A audiência preliminar sobre o mérito do imposto, conforme solicitado pelo deputado chavista Pedro Carreño e admitido hoje pelo Supremo, poderia provocar a suspensão temporária de Ortega Díaz de suas funções.

Em um comunicado, o Plenário do TSJ afirmou que a decisão foi tomada em conformidade com o artigo 279 da Constituição da Venezuela, que estabelece que os "integrantes do Poder Cidadão serão removidos pela Assembleia Nacional (AN), após uma decisão do Supremo Tribunal de Justiça".

As falhas de Ortega

A Suprema Corte também decidiu convocar uma "audiência pública" e notificar Ortega Díaz, o deputado governista Pedro Carreño e membros do Conselho Moral Republicano (instância de Poder Cidadão) a comparecer perante o plenário do Supremo Tribunal Plenário "e expor o que considerem relevante.”.

Na sexta-feira passada, o parlamentar Pedro Carreño solicitou a audiência preliminar de mérito contra a procuradora ante o Supremo e afirmou que Ortega praticou o delito de "atentar, lesar ou ameaçara ética pública e a moral administrativa".

As diferenças entre o governo e a procuradora-geral Luisa Ortega surgiram após ela qualificar como uma "ruptura da ordem constitucional" a decisão do Supremo de atribuir a si mesmo as funções do Parlamento.

Nos últimos dois meses, Ortega Díaz também interpôs várias ações contra a convocação de uma Assembleia Nacional Constituinte e condenou a atuação das forças de segurança durante as manifestações antigovernamentais que tiveram início há 81 dias na nação caribenha.

"State of terror" 

A procuradora considerou que a decisão de poucos juízes "é contrária à ordem constitucional, ao Estado de Direito".

Em uma entrevista após tomar conhecimento da decisão do Supremo Tribunal, ela afirmou que não teve acesso aos documentos do processo para preparar sua defesa e atribuiu a atuação como uma forma de perseguir a classe política. 

"O Estado de Direito está desmantelado aqui, entrou em colapso.

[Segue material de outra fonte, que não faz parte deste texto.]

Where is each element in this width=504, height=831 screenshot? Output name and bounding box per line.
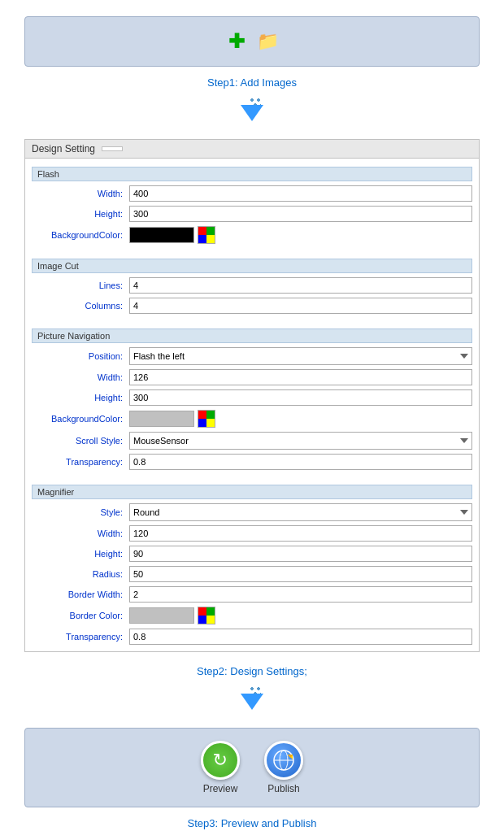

Estamos em um Estado de terror", afirmou Ortega. "São proferidas sentenças inatacáveis e creio que o Estada pode ser dissolvido", afirmou.

Mais cedo, a aliança de partidos de oposição apoiou a procuradora em relação ao que qualificou de assédio contra ela que teria sido ordenado pelo presidente Maduro.

Já o vice-presidente Tarek El Aissami saudou a decisão. "Justiça!", escreveu na sua conta no Twitter. 

A mais alta instância judiciária concordou em notificar Ortega, Carreño e outras autoridades a comparecer perante a sessão plenária e acrescentou que estuda outras medidas solicitadas pelo deputado do governo, como uma medida cautelar para congelar seus bens e a proibição de deixarem o país.

"Nós não reconhecemos a farsa que é a audiência preliminar do TSJ contra a procuradora-geral Luisa Ortega, consumando-se flagrante ilegalidade", escreveu Luis Almagro, secretário-geral da OEA (Organização dos Estados Americanos), em sua conta no Twitter.

A procuradora-geral, uma advogada de 59 anos, denunciou que sua família recebeu ameaças e que é seguida por viaturas do serviço de inteligência do Estado.